(Exercise requirements): Transcribe the data in full and exactly, omitting any pictures.
[Records supplied — start]
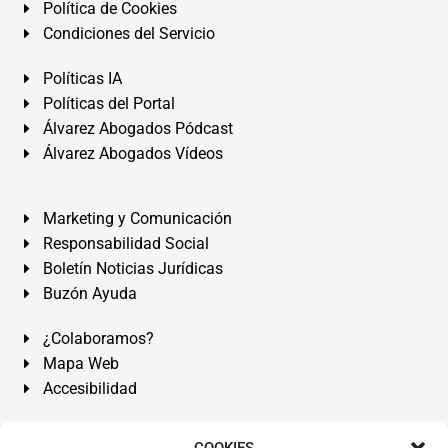
Política de Cookies
Condiciones del Servicio
Políticas IA
Políticas del Portal
Álvarez Abogados Pódcast
Álvarez Abogados Vídeos
Marketing y Comunicación
Responsabilidad Social
Boletín Noticias Jurídicas
Buzón Ayuda
¿Colaboramos?
Mapa Web
Accesibilidad
Álvarez Abogados Tenerife:
Calle Teobaldo Power Nº 7,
[Records supplied — finish]
(Solution to this problem):
Política de Cookies
Condiciones del Servicio
Políticas IA
Políticas del Portal
Álvarez Abogados Pódcast
Álvarez Abogados Vídeos
Marketing y Comunicación
Responsabilidad Social
Boletín Noticias Jurídicas
Buzón Ayuda
¿Colaboramos?
Mapa Web
Accesibilidad
Álvarez Abogados Tenerife:
Calle Teobaldo Power Nº 7,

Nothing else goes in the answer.